At α = 0.05, we are concerned with z = 1.96 and z = -1.96. Turn these z values into critical values for x̄:

• Recall that for samples (for both two- or one-sided cases), z = (x̄-μ) / (s(n) / sqrt(n))
• 1.96 = (x̄ - 175) / (6.9 / sqrt(50)) --> x̄ = 176.913
• -1.96 = (x̄ - 175) / (6.9 / sqrt(50)) --> x̄ = 173.087

Under standard conditions, the null hypothesis would be accepted if x̄ is between those values. But what if the mean is really 173? That is the alternative hypothesis we are considering. To do that, use a normal distribution with 173 as the mean.

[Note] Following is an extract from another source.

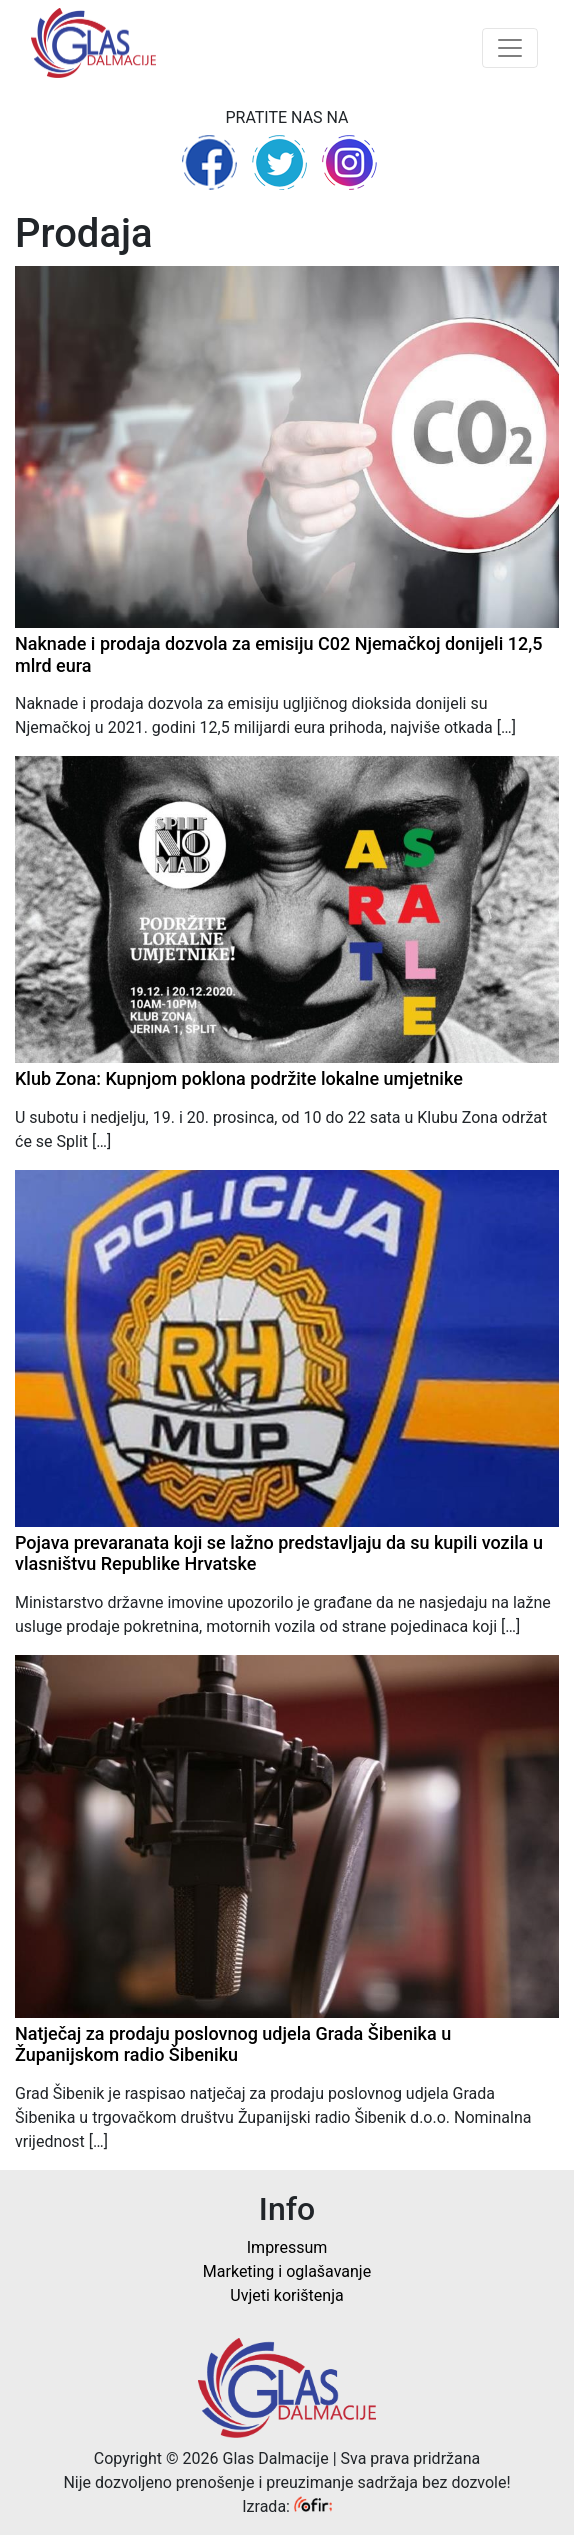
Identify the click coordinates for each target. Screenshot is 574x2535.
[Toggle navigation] (510, 48)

We then need to find the z-values for 173.087 and 176.913. To do that:

• (173.087 - 173) / (6.9 / sqrt(50)) = 0.0892
• (176.913 - 173) / (6.9 / sqrt(50)) = 4.0100

From here, β is just the area under the normal distribution curve between the two critical values. Using MATLAB, normcdf(4.0100)-normcdf(0.0892) = β = 0.4644. The power of the test, or probability of correctly rejecting the null hypothesis when it is false, is 1-β = 0.5356.

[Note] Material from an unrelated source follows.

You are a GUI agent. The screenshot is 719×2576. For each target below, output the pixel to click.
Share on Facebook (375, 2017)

What about an one-sided case? It is similarly computed. Consider the following given conditions:

• Let p̂ = 0.535, n = 1000, α = 0.05
• H0: p = 0.50, H1: p > 0.50
• Compare against the alternative hypothesis p = 0.52

Remember that for the one-sided case, α = 0.05 gives the critical value of z = 1.645. Again turn the value into a value for p̂, similar to the way we solved for x̄ in the example above :

• Recall that for proportions (for both two- or one-sided cases), z = (p̂-p) / sqrt(p*(1-p)/n)
• 1.645 = (p̂-0.5) / (sqrt(0.5^2/1000)
• p̂ = 0.52601

Under standard conditions, the null hypothesis would be accepted if p̂ is 0.52601 or less. Now use a normal distribution with 0.52 as the mean. We want the area to the left of 0.52601, because this is the area that will not be rejected. Now, carefully note that if our H1 were p < 0.50, we would be concerned with the area to the right, instead of left, of 0.52601. Back in the scenario here, we now need to turn 0.52601 to a z-score.

• Do not forget that p = 0.52 now, instead of 0.50
• (0.52601 - 0.52) / sqrt(0.52*0.48 / 1000)
• = 0.3804

To obtain the area to the left of that z-score, simply run normcdf(0.3804) = 0.6482 = β. The power, or the probability of correctly rejecting the null hypothesis when it is false, would again be 1- β = 0.3518.